Lucy Lippard

Lucy R. Lippard is a writer and activist, author of 20 books on contemporary art and cultural criticism, including one novel. She has done performances, comics, street theatre, and has curated some 50 exhibitions in the U.S., Europe, and Latin America. For thirty years she has worked with artists’ groups such as the Artworkers’ Coalition, Ad Hoc Women Artists’, Artists Meeting for Cultural Change, The Alliance for Cultural Democracy (co-editor of “How to 93” in the Campaign for a Post-Columbian World), and WAC (Women’s Action Coalition). She was a co-founder of Printed Matter, The Heresies Collective and Journal, PADD (Political Art Documentation/ Distribution) and its journal Upfront, and Artists Call Against U.S. Intervention in Central America. She continues to lecture frequently at museums and universities. At home, she has served as a member of the Santa Fe County Open Land and Trails Planning and Advisory Committee, edits her community newsletter, El Puente de Galisteo, and is on the Santa Fe Railywrd Park Design Committee with the Trust for Public Land.

Her books (1966 to the present) are: Pop Art, The Graphic Work of Philip Evergood, Dadas on Art (ed), Surrealists on Art (ed), Changing: Essays in Art Criticism, Tony Smith, Six Years: The Dematerialization of the Art Object…, From the Center: Feminist Essays on Women’s Art, Eva Hesse, I See/ You Mean (novel), Cracking (artist’s book, with Charles Simonds(, Ad Reinhardt, Overlay: Contemporary Art and the Art of Prehistory, Get the Message? A decade of Art for Social Change, A deifferent War: Vietnam in Art, Mixed  Blessings: New Art in a Multicultural America, Partial Recall: Photographs of Native North Americans, The Pink Glass Swan: Selected Essays on Feminist Art, and  The Lure of the Loval: Senses of Place in a Multicentered Society, FLorence Pierce: In Touch with Light and  On the Beaten Track: Tourism, Art and Place.

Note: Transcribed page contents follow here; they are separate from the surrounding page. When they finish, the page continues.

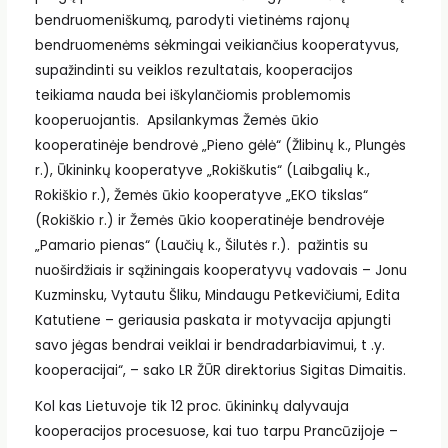
bendruomeniškumą, parodyti vietinėms rajonų
bendruomenėms sėkmingai veikiančius kooperatyvus,
supažindinti su veiklos rezultatais, kooperacijos
teikiama nauda bei iškylančiomis problemomis
kooperuojantis. Apsilankymas Žemės ūkio
kooperatinėje bendrovė „Pieno gėlė“ (Žlibinų k., Plungės
r.), Ūkininkų kooperatyve „Rokiškutis“ (Laibgalių k.,
Rokiškio r.), Žemės ūkio kooperatyve „EKO tikslas“
(Rokiškio r.) ir Žemės ūkio kooperatinėje bendrovėje
„Pamario pienas“ (Laučių k., Šilutės r.). pažintis su
nuoširdžiais ir sąžiningais kooperatyvų vadovais – Jonu
Kuzminsku, Vytautu Šliku, Mindaugu Petkevičiumi, Edita
Katutiene – geriausia paskata ir motyvacija apjungti
savo jėgas bendrai veiklai ir bendradarbiavimui, t .y.
kooperacijai“, – sako LR ŽŪR direktorius Sigitas Dimaitis.
Kol kas Lietuvoje tik 12 proc. ūkininkų dalyvauja
kooperacijos procesuose, kai tuo tarpu Prancūzijoje –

She has co-authored books on The School of Paris (with A. Barr and J. Thrall Soby). Kathe Kollwitz, Mary Kelly, Cecilia Vicuna, and Marilyn Bridges, among others; she wrote the foreword to Marks in Place: Contempoarary Responses to Rock Art,  and the 1999 edition of Dean MacCannell’s The Tourist, among others. She is frequently anthologized and writes prolifically for magazines and exhibition caalogues. (For partial bibliography, see From the Sniper’s nest: Art that has lived with Lucy R. Lippard, 1995.) She has written regular colums on art and politics for the Village Voice, In These Times, and Z Magazine, and is a contributing editor of Art in America.

Lippard graduated from Smith College (BA 1958) and the New York University Institute of Fine Arts (MA in art history 1962), has received honorary doctorates in fine arts from the Art Institute of Chicago, Moore College of Art, the San Francisco Art Institute, the Maine College of Art, and the Massachusetts College Art Association, two National Endowment for the Arts grants in criticism, the Claude Fuess Award for Public Service from Phillips Andover Academy, a curating award from the Penny McCall Foundation, a citation from New York City Mayor David Dinkins, the Frederick Douglass Award from the North Star Foundation, the Smith COllege Medal, the ArtTable Award for Distinguished Service to the Visual Arts, and the Athena award (RSID) for excellence in art criticism. In 2002 she shared with co-authors a Southwast Book Award for Nuevo Mexico Profundo. Lippard has been included in Who’s Who in America for over a decade. She is a Research Associate at the Museum of Indian Arts and Culture/ Laboratory of Anthropology in Santa Fe, New Meixico, and receive a Lannan Foundation Completion Grant for a book on the Galisteo Basin, where she lives.

Lippard has been a visiting professor at the School for Visual Arts, NYC, Williams College, The University of Queensland, Australia, and University of Colorado, Boulder. She serves or has served on the boards of the Center for Constitutional Rights, Printed Matter, Franklin Furnace, REPOhistory, Time an Space Limited, SoHo 20, Earth Works Institute, and the Center for America Places, among others.